Relief printmaking is my specialty, so a linocut was a no-brainer. The idea of ice cream and sprinkles was the basis for the piece because they are the connection to the “sister” that this piece references. Putting the actual sprinkles on the piece was an afterthought, but now I can’t imagine it without them! I think you can expect to see more of them in future work. It was mainly fun for me to do something a little unorthodox (and not archival!) since for the most part, I use traditional printmaking techniques.

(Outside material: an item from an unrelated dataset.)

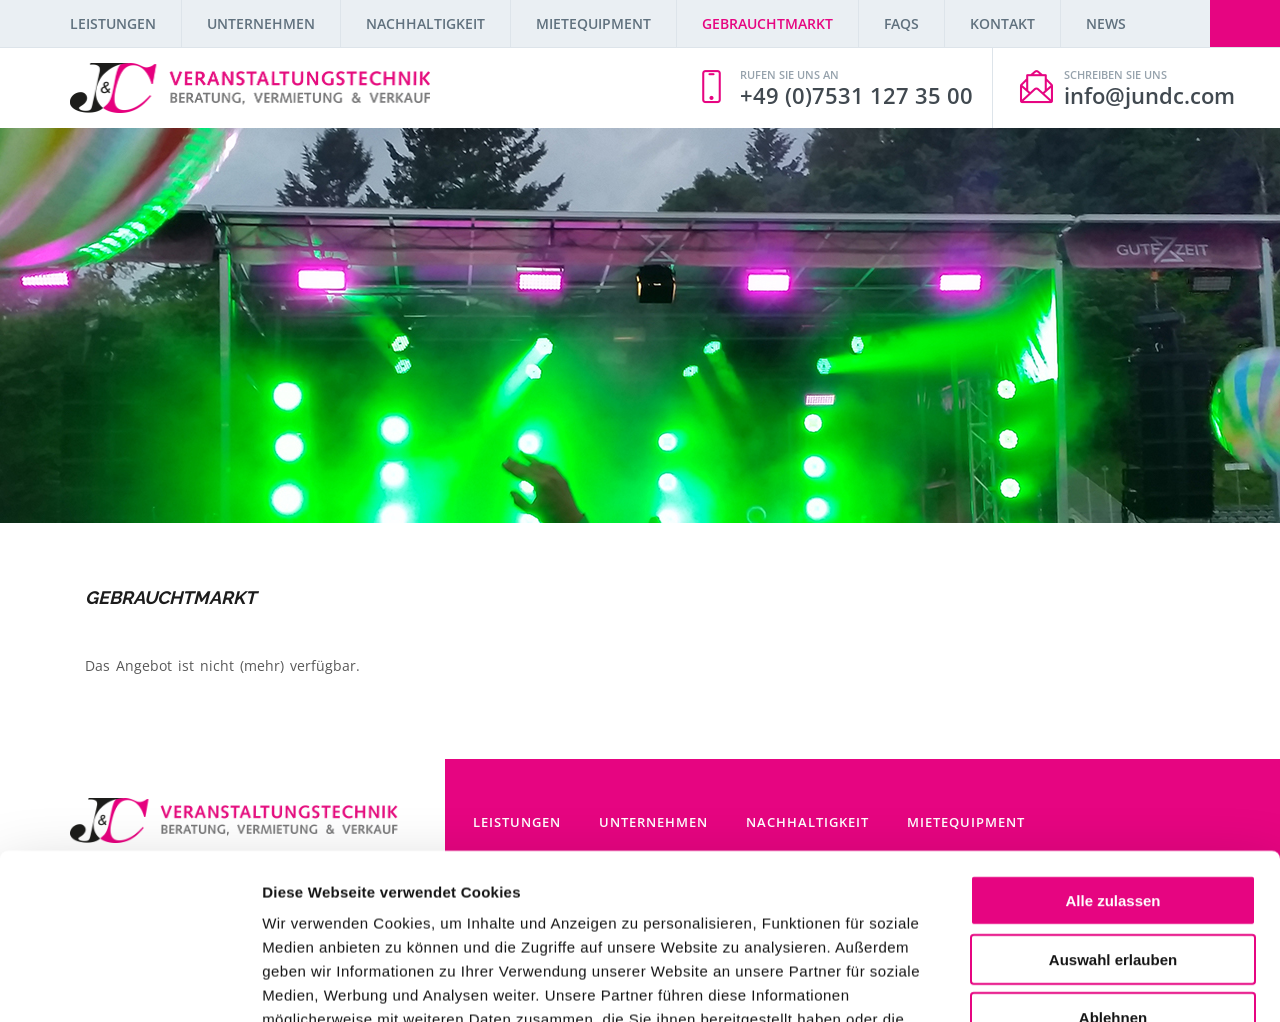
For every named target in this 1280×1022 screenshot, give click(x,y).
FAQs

Maggie Sasso Woman Overboard
I began to approach the subject matter by reflecting on my past, but also having conversations with women (and little girls!) I know who do have sisters. As an only child who grew up in a rural environment (read no other children in the vicinity), I think I probably missed out by not having a sister, though it didn’t necessarily feel that way at the time. I had a vivid imagination that was encouraged by my artist parents, not that I imagined a sibling, but I did have to go to great lengths to play multiple fantastical roles by myself in the woods. A sister would have meant a playmate as a child, someone to bounce ideas off of and to act with. However, what I probably miss most is what it would be like to have a sister now.
I consider myself very lucky, because I have never wanted for loving people in my life, my parents and husband are wonderful and I have many friends that I consider sisters (and brothers) in spirit. What I mourn by not having a sister are the lost memories of those fantasy-filled, parent-free moments of the past.
When considering the functionality of this object there is one undeniable fact, it would take at least two people for it to work, one who is rescuing and one who is rescued. As an only child, those pants dangling in the air, are not an actual person but signify one, for me they became a surrogate, symbolic sister. A sister, who I’m sure throughout our relationship, would have become the rescuer or the rescued many times.